__Problem requirements__. Only one span of the listing below should come back. It runs from the line with "tracking its path" through the line with "May need to", and each of its lines must be reproduced exactly.

__Extracted records__.
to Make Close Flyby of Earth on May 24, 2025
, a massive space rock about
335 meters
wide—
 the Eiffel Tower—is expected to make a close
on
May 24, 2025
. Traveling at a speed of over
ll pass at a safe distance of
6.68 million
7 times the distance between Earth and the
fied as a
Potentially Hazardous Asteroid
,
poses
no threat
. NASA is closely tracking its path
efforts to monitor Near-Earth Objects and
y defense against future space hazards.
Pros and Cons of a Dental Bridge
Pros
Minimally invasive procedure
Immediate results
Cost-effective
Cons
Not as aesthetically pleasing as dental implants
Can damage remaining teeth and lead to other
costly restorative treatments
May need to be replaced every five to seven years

==

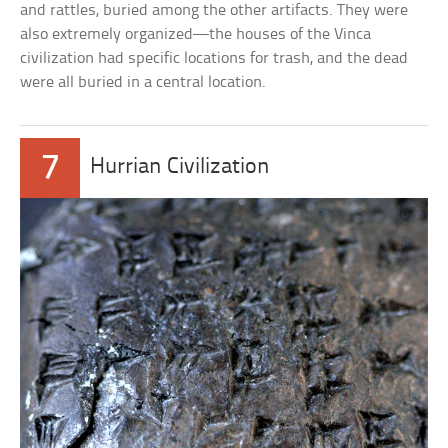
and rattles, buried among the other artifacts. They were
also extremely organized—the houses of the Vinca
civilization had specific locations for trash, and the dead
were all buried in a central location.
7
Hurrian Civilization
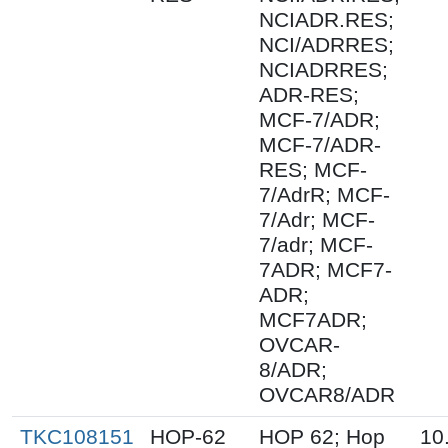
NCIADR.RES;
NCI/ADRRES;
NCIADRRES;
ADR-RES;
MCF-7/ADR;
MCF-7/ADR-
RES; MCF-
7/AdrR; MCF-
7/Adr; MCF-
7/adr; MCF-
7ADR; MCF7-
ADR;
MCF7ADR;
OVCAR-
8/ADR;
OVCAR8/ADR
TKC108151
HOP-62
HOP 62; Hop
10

__Answer box__.
. NASA is closely tracking its path
efforts to monitor Near-Earth Objects and
y defense against future space hazards.
Pros and Cons of a Dental Bridge
Pros
Minimally invasive procedure
Immediate results
Cost-effective
Cons
Not as aesthetically pleasing as dental implants
Can damage remaining teeth and lead to other
costly restorative treatments
May need to be replaced every five to seven years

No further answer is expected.